This past Saturday, just past midnight Beijing time, Laos launched its first telecommunications satellite, LaoSat 1. The take off, however, did not occur in Laos, but rather from a launchpad in Sichuan, as China's participation in the venture has been critical throughout. In addition to providing the facility — because Laos does not possess an aerospace industry of its own — the Chinese government also contributed the necessary technology for both design and development of the spacecraft.
In 2006, Laos tentatively began developing a potential satellite project, but did not do so in earnest until a suitable orbital slot became available three years later. Even after securing a position for the planned geosynchronous satellite, the need for investment capital loomed large. Laos has an annual GDP equivalent to US$11.77 billion, placing the landlocked nation's economy below those of all its geographic neighbors. As such, the space undertaking was deemed unaffordable and delayed until such time that outside funds could be secured. It was at this point Beijing stepped in, offering both financial and technological assistance.

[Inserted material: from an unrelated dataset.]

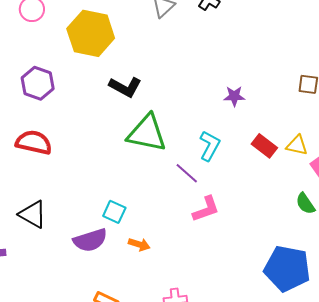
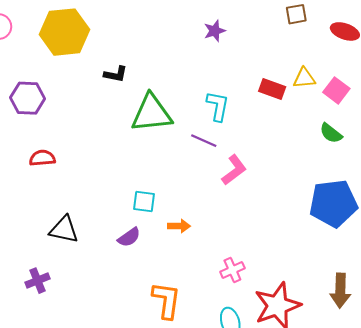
black L-shape: (125, 87) -> (116, 74), size x0.7
purple star: (234, 96) -> (215, 31), moved
red semicircle: (34, 142) -> (42, 158), size x0.7
purple semicircle: (90, 240) -> (129, 237), size x0.7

Once an agreement was reached, the Export-Import Bank of China — or China Exim Bank — provided US$259 million in loans in exchange for a majority ownership stake in the final product. The bilateral agreement, published in a joint-press release following the launch, allocated 45 percent to the Laos government, with the controlling share going to a consortium of Chinese-owned companies. By securing a controlling stake of 55 percent, the Chinese government has likely ensured a long-term return on its investment via corporate and consumer licensing fees.
This is not an unusual action on the part of China Exim Bank. Established in 1994 and subordinate to the country's State Council, the institution is one of three major Chinese financial institutions designed "to implement state policies in industry, foreign trade, diplomacy, econom[ics], and provide financial support so as to promote the export of Chinese products and services." In this case, the bank has provided financial support in order to promote the export of telecommunications technology to its southern neighbor while also publicizing its space program.
Both the Laos and Chinese sides of the venture expressed pride in what they achieved, framing the cooperative effort in terms of future benefits to the people of Laos. In an announcement published by the state-owned Lao News Agency, Minister of Post and Telecommunications, Hiem Phommachanh, said:
LaoSat 1 will be very beneficial to our country because the majority of our country is mountainous. [It] will be used for many purposes, including distance education and medicine, telecommunications and internet links, as well as facilitating anti-disaster efforts.
Echoing such sentiments, Han Qingping, chairman of the China Asia-Pacific Mobile Telecom Satellite Company — which owns 35 percent of LaoSat 1 — stated:
Currently Laos can only use satellites rented from other countries. Now it has its own. People can enjoy more diversified TV programs. [Also], many mountainous areas in north Laos have no communication connections like this. With this new satellite, people living in the mountains can have a better understanding of the outside world.